A partir de esta fecha, queda prohibida cualquier actividad relacionada con la producción, distribución, comercialización y uso de vapeadores, así como de cigarrillos electrónicos y dispositivos similares, tanto dentro del país como en operaciones vinculadas con el extranjero. La reforma establece que estas restricciones se sustentan en el derecho a la protección de la salud, el cual deberá ser garantizado por el Estado mediante sanciones y mecanismos de control.
El decreto señala que ninguna persona podrá ejercer actividades comerciales, industriales o profesionales relacionadas con estos dispositivos. Con ello, se elimina cualquier margen legal que permitiera su venta o promoción, incluso bajo esquemas de regulación o control sanitario, como se discutió en años anteriores.

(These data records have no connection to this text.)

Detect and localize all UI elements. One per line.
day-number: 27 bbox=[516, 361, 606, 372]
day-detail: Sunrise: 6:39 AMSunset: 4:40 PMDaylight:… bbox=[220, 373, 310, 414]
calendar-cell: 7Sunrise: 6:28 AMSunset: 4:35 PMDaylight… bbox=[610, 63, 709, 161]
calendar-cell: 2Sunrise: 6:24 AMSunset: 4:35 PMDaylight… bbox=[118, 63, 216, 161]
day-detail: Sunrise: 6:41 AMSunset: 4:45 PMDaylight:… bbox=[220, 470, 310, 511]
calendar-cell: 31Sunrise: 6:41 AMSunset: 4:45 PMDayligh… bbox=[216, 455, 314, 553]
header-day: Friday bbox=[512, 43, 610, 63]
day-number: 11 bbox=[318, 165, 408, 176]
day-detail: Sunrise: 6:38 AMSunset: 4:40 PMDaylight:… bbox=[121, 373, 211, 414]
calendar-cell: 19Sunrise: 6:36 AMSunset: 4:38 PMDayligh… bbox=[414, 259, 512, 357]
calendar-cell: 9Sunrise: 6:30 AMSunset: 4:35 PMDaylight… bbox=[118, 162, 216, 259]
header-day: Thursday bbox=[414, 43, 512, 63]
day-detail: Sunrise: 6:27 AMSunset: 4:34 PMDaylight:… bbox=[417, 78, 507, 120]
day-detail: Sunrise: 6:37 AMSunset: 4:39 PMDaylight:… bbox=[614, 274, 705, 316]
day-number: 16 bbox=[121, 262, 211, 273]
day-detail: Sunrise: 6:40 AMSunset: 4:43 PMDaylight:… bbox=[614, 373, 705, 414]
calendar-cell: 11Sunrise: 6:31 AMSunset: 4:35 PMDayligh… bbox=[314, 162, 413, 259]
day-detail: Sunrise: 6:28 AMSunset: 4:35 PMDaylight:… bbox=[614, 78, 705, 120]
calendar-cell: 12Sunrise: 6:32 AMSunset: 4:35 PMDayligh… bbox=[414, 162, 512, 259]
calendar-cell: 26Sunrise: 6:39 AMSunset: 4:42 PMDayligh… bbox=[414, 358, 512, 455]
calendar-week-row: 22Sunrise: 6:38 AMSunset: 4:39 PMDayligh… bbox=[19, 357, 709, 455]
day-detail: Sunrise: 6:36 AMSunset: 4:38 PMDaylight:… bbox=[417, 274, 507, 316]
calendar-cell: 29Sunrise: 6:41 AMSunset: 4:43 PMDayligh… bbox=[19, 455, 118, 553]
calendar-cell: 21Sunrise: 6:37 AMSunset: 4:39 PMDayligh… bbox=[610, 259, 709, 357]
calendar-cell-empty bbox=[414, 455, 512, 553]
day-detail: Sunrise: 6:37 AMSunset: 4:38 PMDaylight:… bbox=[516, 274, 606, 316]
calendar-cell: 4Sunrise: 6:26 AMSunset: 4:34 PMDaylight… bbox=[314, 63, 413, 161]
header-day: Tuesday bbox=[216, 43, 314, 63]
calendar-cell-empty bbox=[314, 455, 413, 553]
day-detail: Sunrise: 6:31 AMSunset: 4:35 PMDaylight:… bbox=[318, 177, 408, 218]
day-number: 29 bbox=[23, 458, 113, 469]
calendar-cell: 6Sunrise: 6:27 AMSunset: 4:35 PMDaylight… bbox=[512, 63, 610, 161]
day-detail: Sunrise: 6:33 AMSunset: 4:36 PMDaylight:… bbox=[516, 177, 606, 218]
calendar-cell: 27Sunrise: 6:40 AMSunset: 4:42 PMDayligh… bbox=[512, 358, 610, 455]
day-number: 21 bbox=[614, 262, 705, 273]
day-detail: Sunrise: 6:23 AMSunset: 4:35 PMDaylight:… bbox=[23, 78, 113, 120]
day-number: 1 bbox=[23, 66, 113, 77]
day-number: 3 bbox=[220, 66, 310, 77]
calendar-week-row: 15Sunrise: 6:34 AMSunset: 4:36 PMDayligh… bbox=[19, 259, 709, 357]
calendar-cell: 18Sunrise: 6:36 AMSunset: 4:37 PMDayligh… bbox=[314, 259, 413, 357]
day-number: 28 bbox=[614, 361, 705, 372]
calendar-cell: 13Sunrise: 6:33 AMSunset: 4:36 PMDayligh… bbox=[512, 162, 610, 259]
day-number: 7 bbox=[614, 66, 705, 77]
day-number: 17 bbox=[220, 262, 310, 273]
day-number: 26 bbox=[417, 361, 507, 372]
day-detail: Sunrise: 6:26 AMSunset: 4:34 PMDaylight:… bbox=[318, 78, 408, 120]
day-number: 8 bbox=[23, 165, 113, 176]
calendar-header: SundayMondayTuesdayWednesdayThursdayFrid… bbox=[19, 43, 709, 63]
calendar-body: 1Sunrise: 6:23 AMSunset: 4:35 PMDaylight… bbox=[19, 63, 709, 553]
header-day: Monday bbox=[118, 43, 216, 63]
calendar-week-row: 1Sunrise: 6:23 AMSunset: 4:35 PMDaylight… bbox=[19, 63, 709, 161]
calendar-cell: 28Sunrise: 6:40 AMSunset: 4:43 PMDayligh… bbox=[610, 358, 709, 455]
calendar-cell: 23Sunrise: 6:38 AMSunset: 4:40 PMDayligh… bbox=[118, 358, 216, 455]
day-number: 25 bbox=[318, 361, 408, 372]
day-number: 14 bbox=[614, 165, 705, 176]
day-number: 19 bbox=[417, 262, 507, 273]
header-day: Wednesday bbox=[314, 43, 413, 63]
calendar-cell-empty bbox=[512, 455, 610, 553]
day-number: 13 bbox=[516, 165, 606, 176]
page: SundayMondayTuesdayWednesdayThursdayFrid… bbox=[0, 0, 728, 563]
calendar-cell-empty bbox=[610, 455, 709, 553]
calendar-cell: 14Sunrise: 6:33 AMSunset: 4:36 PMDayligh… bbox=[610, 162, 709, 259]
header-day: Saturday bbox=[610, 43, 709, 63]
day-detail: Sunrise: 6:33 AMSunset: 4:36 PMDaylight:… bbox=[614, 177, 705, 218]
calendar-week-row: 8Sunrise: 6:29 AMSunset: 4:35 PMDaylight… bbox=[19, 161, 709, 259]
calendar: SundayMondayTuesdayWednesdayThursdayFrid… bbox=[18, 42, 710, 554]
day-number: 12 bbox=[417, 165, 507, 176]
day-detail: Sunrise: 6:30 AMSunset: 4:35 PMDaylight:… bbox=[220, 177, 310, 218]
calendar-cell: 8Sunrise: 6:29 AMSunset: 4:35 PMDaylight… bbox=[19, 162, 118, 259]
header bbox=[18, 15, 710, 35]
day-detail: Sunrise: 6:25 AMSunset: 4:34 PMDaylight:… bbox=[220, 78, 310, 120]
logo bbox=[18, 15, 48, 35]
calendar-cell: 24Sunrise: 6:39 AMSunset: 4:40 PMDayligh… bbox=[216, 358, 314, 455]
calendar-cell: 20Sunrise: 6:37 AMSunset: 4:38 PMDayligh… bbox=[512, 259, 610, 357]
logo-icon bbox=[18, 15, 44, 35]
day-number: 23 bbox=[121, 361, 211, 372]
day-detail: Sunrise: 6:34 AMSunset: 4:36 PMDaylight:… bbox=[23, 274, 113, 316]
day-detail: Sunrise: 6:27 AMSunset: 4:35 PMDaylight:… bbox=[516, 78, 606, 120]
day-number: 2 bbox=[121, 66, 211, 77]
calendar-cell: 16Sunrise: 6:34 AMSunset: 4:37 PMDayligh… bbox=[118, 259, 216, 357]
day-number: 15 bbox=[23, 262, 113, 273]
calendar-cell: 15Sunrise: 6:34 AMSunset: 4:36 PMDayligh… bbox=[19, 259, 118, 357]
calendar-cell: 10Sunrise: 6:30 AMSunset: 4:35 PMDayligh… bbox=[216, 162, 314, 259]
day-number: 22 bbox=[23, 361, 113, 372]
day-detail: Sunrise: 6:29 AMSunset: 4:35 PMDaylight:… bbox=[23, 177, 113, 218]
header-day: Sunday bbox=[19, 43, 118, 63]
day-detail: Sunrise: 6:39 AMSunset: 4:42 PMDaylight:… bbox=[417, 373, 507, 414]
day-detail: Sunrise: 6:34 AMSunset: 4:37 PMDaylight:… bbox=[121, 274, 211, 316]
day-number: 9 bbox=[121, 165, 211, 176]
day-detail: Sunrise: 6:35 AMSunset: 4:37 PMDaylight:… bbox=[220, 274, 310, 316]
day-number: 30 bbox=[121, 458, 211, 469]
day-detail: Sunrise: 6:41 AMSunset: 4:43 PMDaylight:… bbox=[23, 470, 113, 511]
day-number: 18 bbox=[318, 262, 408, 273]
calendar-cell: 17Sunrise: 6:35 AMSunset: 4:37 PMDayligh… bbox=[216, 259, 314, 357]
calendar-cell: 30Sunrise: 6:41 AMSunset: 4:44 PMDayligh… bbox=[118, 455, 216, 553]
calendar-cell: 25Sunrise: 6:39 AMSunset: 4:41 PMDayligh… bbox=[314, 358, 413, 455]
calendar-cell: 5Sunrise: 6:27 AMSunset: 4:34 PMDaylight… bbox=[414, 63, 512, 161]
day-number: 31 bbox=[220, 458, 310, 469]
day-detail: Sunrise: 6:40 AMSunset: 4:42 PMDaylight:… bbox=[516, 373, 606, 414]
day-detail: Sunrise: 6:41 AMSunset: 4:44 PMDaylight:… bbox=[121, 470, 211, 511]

La prohibición fue aprobada en el Senado de la República durante diciembre, con una votación dividida entre los grupos parlamentarios. Mientras legisladores de Morena, PT y PVEM respaldaron la reforma, senadores del PAN, PRI y Movimiento Ciudadano votaron en contra y advirtieron posibles efectos no previstos, como el fortalecimiento del mercado ilegal y la falta de estrategias efectivas para reducir el consumo, particularmente entre jóvenes.
Durante el debate legislativo, también se señaló que la prohibición no distingue entre distintos niveles de riesgo ni contempla políticas de reducción de daños, un enfoque que ha sido aplicado en otros países para atender el consumo de nicotina. A pesar de estas observaciones, la mayoría parlamentaria avaló llevar la restricción al nivel constitucional.
Con la reforma ya vigente, el Congreso de la Unión tiene un plazo de 180 días para ajustar las leyes secundarias, mientras que los congresos estatales disponen de hasta un año para armonizar su legislación local. Este proceso será clave para definir cómo se aplicarán las sanciones, qué autoridades serán responsables de la vigilancia y qué consecuencias enfrentarán quienes incumplan la norma.